• _Problem requirements_:
Find the line in the data below that contains "The image size is (729, 2576).". Return that line and all the lines after it, unchanged.
──────────────────────────────
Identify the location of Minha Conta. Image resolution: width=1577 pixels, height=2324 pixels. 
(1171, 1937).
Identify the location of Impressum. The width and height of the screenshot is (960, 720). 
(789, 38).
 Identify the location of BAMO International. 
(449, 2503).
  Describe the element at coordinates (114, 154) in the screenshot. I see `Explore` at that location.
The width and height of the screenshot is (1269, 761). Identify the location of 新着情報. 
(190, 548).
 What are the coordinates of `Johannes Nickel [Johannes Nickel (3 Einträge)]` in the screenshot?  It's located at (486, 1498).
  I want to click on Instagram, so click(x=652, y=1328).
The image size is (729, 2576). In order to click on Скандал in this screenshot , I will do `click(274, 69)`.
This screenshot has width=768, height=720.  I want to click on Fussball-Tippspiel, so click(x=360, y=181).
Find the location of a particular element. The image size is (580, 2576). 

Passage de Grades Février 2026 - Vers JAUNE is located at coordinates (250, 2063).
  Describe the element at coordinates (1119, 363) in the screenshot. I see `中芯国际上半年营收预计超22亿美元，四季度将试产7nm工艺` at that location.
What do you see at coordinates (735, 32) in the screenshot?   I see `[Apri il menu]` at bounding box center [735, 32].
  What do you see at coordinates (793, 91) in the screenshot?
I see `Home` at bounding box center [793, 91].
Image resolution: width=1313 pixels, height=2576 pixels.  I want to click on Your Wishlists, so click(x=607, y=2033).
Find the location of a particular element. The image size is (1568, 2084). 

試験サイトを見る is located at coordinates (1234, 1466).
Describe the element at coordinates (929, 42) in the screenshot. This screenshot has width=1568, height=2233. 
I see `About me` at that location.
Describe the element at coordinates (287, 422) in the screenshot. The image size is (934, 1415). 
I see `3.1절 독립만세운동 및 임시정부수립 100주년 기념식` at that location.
──────────────────────────────
• _Reply_:
The image size is (729, 2576). In order to click on Скандал in this screenshot , I will do `click(274, 69)`.
This screenshot has width=768, height=720.  I want to click on Fussball-Tippspiel, so click(x=360, y=181).
Find the location of a particular element. The image size is (580, 2576). 

Passage de Grades Février 2026 - Vers JAUNE is located at coordinates (250, 2063).
  Describe the element at coordinates (1119, 363) in the screenshot. I see `中芯国际上半年营收预计超22亿美元，四季度将试产7nm工艺` at that location.
What do you see at coordinates (735, 32) in the screenshot?   I see `[Apri il menu]` at bounding box center [735, 32].
  What do you see at coordinates (793, 91) in the screenshot?
I see `Home` at bounding box center [793, 91].
Image resolution: width=1313 pixels, height=2576 pixels.  I want to click on Your Wishlists, so click(x=607, y=2033).
Find the location of a particular element. The image size is (1568, 2084). 

試験サイトを見る is located at coordinates (1234, 1466).
Describe the element at coordinates (929, 42) in the screenshot. This screenshot has width=1568, height=2233. 
I see `About me` at that location.
Describe the element at coordinates (287, 422) in the screenshot. The image size is (934, 1415). 
I see `3.1절 독립만세운동 및 임시정부수립 100주년 기념식` at that location.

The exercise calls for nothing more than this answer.